### [STUDY MATERIAL]
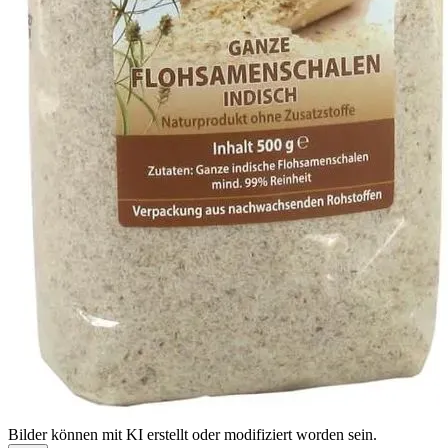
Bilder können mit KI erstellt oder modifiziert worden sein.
* * *
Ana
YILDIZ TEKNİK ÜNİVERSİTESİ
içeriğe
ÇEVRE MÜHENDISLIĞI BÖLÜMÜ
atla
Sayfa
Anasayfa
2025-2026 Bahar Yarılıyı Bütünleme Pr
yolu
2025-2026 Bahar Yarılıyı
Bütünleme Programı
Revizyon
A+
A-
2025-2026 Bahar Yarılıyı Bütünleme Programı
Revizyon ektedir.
---
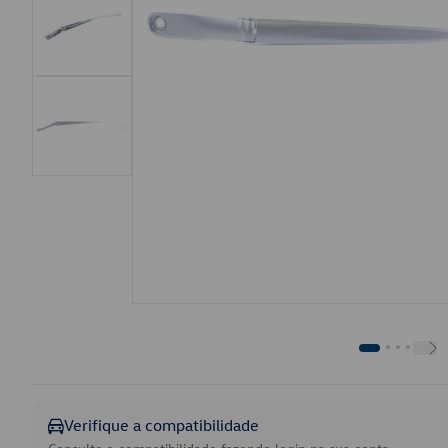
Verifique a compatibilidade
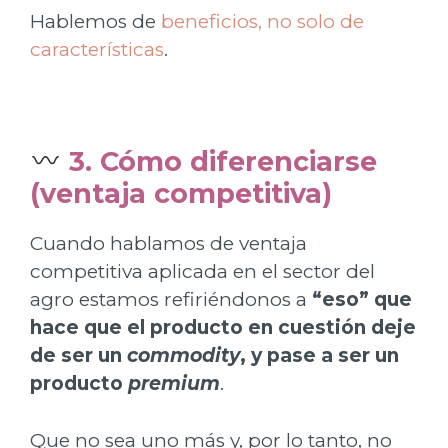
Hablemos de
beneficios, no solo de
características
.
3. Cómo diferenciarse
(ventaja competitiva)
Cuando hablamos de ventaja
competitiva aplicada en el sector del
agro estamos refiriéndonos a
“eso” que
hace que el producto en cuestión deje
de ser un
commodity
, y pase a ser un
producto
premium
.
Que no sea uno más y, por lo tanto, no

### [DIRECTIONS]
Please reproduce, exactly as they appear above, the lines from the line containing "hace que el producto en cuestión deje" up to and including the line containing "Que no sea uno más y, por lo tanto, no".

### [EXERCISE RESULT]
hace que el producto en cuestión deje
de ser un
commodity
, y pase a ser un
producto
premium
.
Que no sea uno más y, por lo tanto, no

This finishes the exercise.